Darauf antwortete Heidel: "Von den 16 Spielern haben neun in der vergangenen Saison kein Bundesligaspiel absolviert, sieben waren gar nicht da, weil sie ausgeliehen waren oder aus dem Jugendbereich kamen. Wir haben doch keine Spieler aus dem Stamm abgegeben."

Richtig gerechnet habe Schalke "sieben Spieler abgegeben, die in der Bundesliga gespielt haben, und vier dazu geholt.
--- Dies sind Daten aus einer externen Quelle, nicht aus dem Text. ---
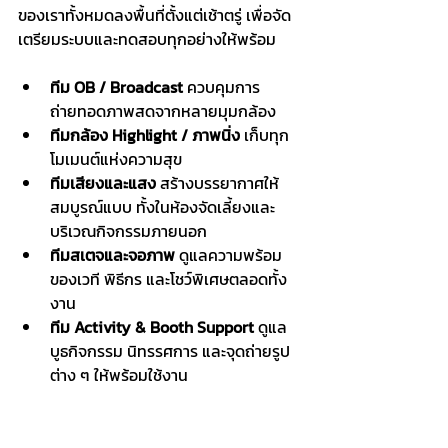
ของเราทั้งหมดลงพื้นที่ตั้งแต่เช้าตรู่ เพื่อจัด
เตรียมระบบและทดสอบทุกอย่างให้พร้อม
ทีม OB / Broadcast
 ควบคุมการ
ถ่ายทอดภาพสดจากหลายมุมกล้อง 
ทีมกล้อง Highlight / ภาพนิ่ง
 เก็บทุก
โมเมนต์แห่งความสุข 
ทีมเสียงและแสง
 สร้างบรรยากาศให้
สมบูรณ์แบบ ทั้งในห้องจัดเลี้ยงและ
บริเวณกิจกรรมภายนอก
ทีมสเตจและจอภาพ
 ดูแลความพร้อม
ของเวที พิธีกร และโชว์พิเศษตลอดทั้ง
งาน
ทีม Activity & Booth Support
 ดูแล
บูธกิจกรรม นิทรรศการ และจุดถ่ายรูป
ต่าง ๆ ให้พร้อมใช้งาน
Das heißt, der eigentliche Kader ist um drei Spieler reduziert worden."

Das entspreche ziemlich genau der gewünschten Kadergröße: "Sie ist so, wie wir sie haben wollten, vielleicht ein Spieler zu wenig. Aber es war für uns eben eine ganz schwierige Entscheidung, ob wir dem Wunsch von Johannes Geis entsprechen."

Heidel: "Obwohl wir Bauchschmerzen hatten"

Geis  war nach dem Ende der Bundesliga-Transferperiode auf die Verantwortlichen zugekommen und hatte um die Freigabe für einen Wechsel zum FC Sevilla gebeten. In Spanien war das Transferfenster zu diesem Zeitpunkt noch offen.

"Deshalb haben wir beschlossen, ihm diesen Wunsch zu erfüllen, obwohl wir große Bauchschmerzen dabei hatten", so Heidel.